══ RECORDS FOR THE TASK ══
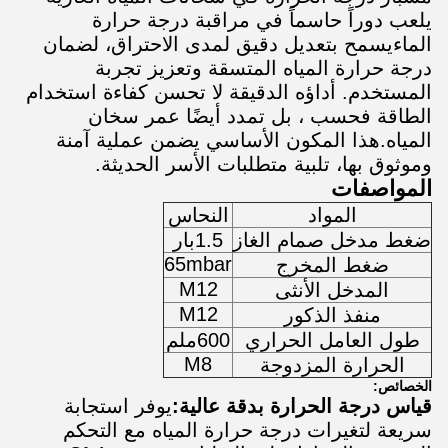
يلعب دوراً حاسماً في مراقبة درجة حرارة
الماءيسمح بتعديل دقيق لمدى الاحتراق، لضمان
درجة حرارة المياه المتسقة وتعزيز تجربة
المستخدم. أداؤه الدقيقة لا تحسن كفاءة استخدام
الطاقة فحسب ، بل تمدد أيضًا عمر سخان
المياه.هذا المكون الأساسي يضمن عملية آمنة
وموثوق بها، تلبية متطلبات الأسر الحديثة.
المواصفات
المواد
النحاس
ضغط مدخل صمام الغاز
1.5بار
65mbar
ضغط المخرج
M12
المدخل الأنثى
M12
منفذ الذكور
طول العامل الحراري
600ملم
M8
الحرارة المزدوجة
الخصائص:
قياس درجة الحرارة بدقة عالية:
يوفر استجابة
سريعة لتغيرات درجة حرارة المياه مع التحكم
═══
══ RECORDS FOR THE TASK ══
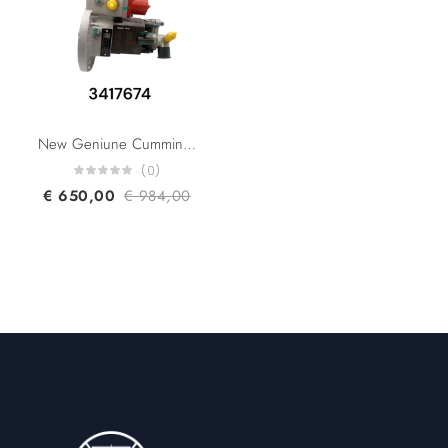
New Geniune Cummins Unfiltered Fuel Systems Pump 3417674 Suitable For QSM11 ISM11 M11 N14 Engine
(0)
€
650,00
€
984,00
═══
- _WORK ORDER_:
Search the data above for the string "درجة" and report each line that holds it.

- _THE ANSWER_:
يلعب دوراً حاسماً في مراقبة درجة حرارة
درجة حرارة المياه المتسقة وتعزيز تجربة
قياس درجة الحرارة بدقة عالية:
سريعة لتغيرات درجة حرارة المياه مع التحكم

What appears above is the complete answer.